Re: [PATCH 4/3] x86/vdso: Optimize setup_additional_pages()

linux-mm.kvack.org archive mirror
 help / color / mirror / Atom feed

From: Davidlohr Bueso <davidlohr@hp.com>
To: Ingo Molnar <mingo@kernel.org>
Cc: Al Viro <viro@zeniv.linux.org.uk>,
	Andrew Morton <akpm@linux-foundation.org>,
	Linus Torvalds <torvalds@linux-foundation.org>,
	Michel Lespinasse <walken@google.com>,
	Peter Zijlstra <a.p.zijlstra@chello.nl>,
	Rik van Riel <riel@redhat.com>,
	Tim Chen <tim.c.chen@linux.intel.com>,
	aswin@hp.com, linux-mm <linux-mm@kvack.org>,
	linux-kernel@vger.kernel.org,
	Russell King <linux@arm.linux.org.uk>,
	Catalin Marinas <catalin.marinas@arm.com>,
	Will Deacon <will.deacon@arm.com>,
	Richard Kuo <rkuo@codeaurora.org>,
	Ralf Baechle <ralf@linux-mips.org>,
	Benjamin Herrenschmidt <benh@kernel.crashing.org>,
	Paul Mackerras <paulus@samba.org>,
	Martin Schwidefsky <schwidefsky@de.ibm.com>,
	Heiko Carstens <heiko.carstens@de.ibm.com>,
	Paul Mundt <lethal@linux-sh.org>,
	Chris Metcalf <cmetcalf@tilera.com>,
	Jeff Dike <jdike@addtoit.com>,
	Richard Weinberger <richard@nod.at>,
	Thomas Gleixner <tglx@linutronix.de>,
	Ingo Molnar <mingo@redhat.com>, "H. Peter Anvin" <hpa@zytor.com>
Subject: Re: [PATCH 4/3] x86/vdso: Optimize setup_additional_pages()
Date: Sun, 20 Oct 2013 20:52:36 -0700	[thread overview]
Message-ID: <1382327556.2402.23.camel@buesod1.americas.hpqcorp.net> (raw)
In-Reply-To: <20131018060501.GA3411@gmail.com>

Hi Ingo,

On Fri, 2013-10-18 at 08:05 +0200, Ingo Molnar wrote:
> * Davidlohr Bueso <davidlohr@hp.com> wrote:
> 
> > --- a/arch/x86/vdso/vma.c
> > +++ b/arch/x86/vdso/vma.c
> > @@ -154,12 +154,17 @@ static int setup_additional_pages(struct linux_binprm *bprm,
> >  				  unsigned size)
> >  {
> >  	struct mm_struct *mm = current->mm;
> > +	struct vm_area_struct *vma;
> >  	unsigned long addr;
> >  	int ret;
> >  
> >  	if (!vdso_enabled)
> >  		return 0;
> >  
> > +	vma = kmem_cache_zalloc(vm_area_cachep, GFP_KERNEL);
> > +	if (unlikely(!vma))
> > +		return -ENOMEM;
> > +
> >  	down_write(&mm->mmap_sem);
> >  	addr = vdso_addr(mm->start_stack, size);
> >  	addr = get_unmapped_area(NULL, addr, size, 0, 0);
> > @@ -173,14 +178,17 @@ static int setup_additional_pages(struct linux_binprm *bprm,
> >  	ret = install_special_mapping(mm, addr, size,
> >  				      VM_READ|VM_EXEC|
> >  				      VM_MAYREAD|VM_MAYWRITE|VM_MAYEXEC,
> > -				      pages);
> > +				      pages, &vma);
> >  	if (ret) {
> >  		current->mm->context.vdso = NULL;
> >  		goto up_fail;
> >  	}
> >  
> > +	up_write(&mm->mmap_sem);
> > +	return ret;
> >  up_fail:
> >  	up_write(&mm->mmap_sem);
> > +	kmem_cache_free(vm_area_cachep, vma);
> >  	return ret;
> >  }
> >  
> 
> 1)
> 
> Beyond the simplification that Linus suggested, why not introduce a new 
> function, named 'install_special_mapping_vma()' or so, and convert 
> architectures one by one, without pressure to get it all done (and all 
> correct) in a single patch?
> 

Hmm I'd normally take this approach but updating the callers from all
architectures was so straightforward and monotonous that I think it's
easier to just do it all at once.
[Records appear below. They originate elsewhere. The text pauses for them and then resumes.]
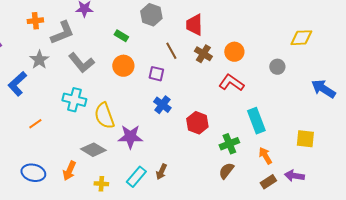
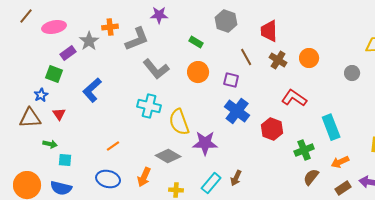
gray star: (39, 60) -> (89, 41), moved
red L-shape: (231, 83) -> (294, 98), moved
blue cross: (162, 105) -> (237, 111), size x1.4
orange line: (35, 124) -> (113, 146), moved
orange arrow: (265, 156) -> (340, 162), turned -84
brown semicircle: (226, 171) -> (311, 177), moved

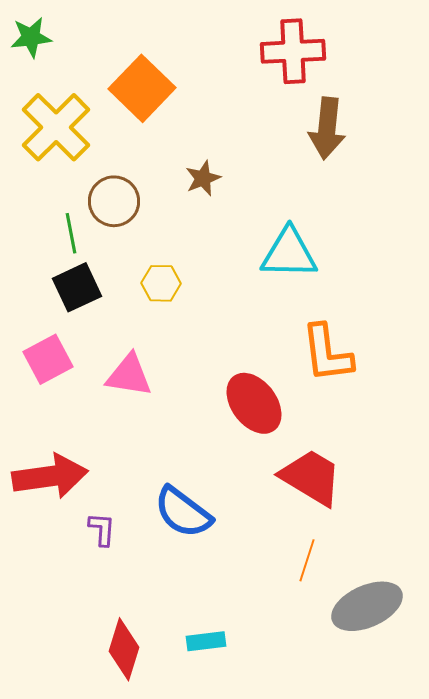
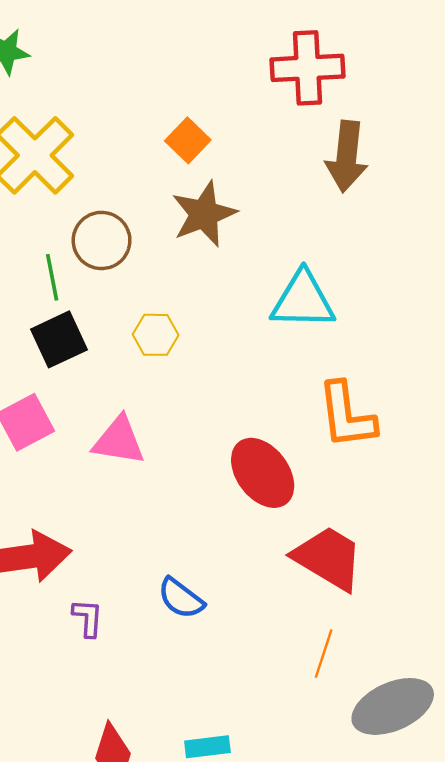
orange square: (142, 88) -> (188, 140), moved, size x0.6
brown star: (203, 178) -> (204, 214), size x1.6
blue semicircle: (183, 512) -> (181, 598), size x0.7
Andrew had suggested using linux-next
for testing, so if some arch breaks (in the not-compiling sense), the
maintainer or I can easily address the issue.

> 2)
> 
> I don't see the justification: this code gets executed in exec() where a 
> new mm has just been allocated. There's only a single user of the mm and 
> thus the critical section width of mmap_sem is more or less irrelevant.
> 
> mmap_sem critical section size only matters for codepaths that threaded 
> programs can hit.
> 

Yes, I was surprised by the performance boost I noticed when running
this patch. This weekend I re-ran the tests (including your 4/3 patch)
and noticed that while we're still getting some benefits (more like in
the +5% throughput range), it's not as good as I originally reported. I
believe the reason is because I had ran the tests on the vanilla kernel
without the max clock frequency, so the comparison was obviously not
fair. That said, I still think it's worth adding this patch, as it does
help at a micro-optimization level, and it's one less mmap_sem user we
have to worry about.

> 3)
> 
> But, if we do all that, a couple of other (micro-)optimizations are 
> possible in setup_additional_pages() as well:

I've rebased your patch on top of mine and things ran fine over the
weekend, didn't notice anything unusual - see below. I've *not* added
your SoB tag, so if you think it's good to go, please go ahead and add
it.

> 
>  - vdso_addr(), which is actually much _more_ expensive than kmalloc() 
>    because on most distros it will call into the RNG, can also be done 
>    outside the mmap_sem.
> 
>  - the error paths can all be merged and the common case can be made 
>    fall-through.
> 
>  - use 'mm' consistently instead of repeating 'current->mm'
> 
>  - set 'mm->context.vdso' only once we know it's all a success, and do it 
>    outside the lock
> 
>  - add a few comments about which operations are locked, which unlocked, 
>    and why. Please double check the assumptions I documented there.
> 
> See the diff attached below. (Totally untested and all that.)
> 
> Also note that I think, in theory, if exec() guaranteed the privacy and 
> single threadedness of the new mm, we could probably do _all_ of this 
> unlocked. Right now I don't think this is guaranteed: ptrace() users might 
> look up the new PID and might interfere on the MM via 
> PTRACE_PEEK*/PTRACE_POKE*.
> 
> ( Furthermore, /proc/ might also give early access to aspects of the mm - 
>   although no manipulation of the mm is possible there. )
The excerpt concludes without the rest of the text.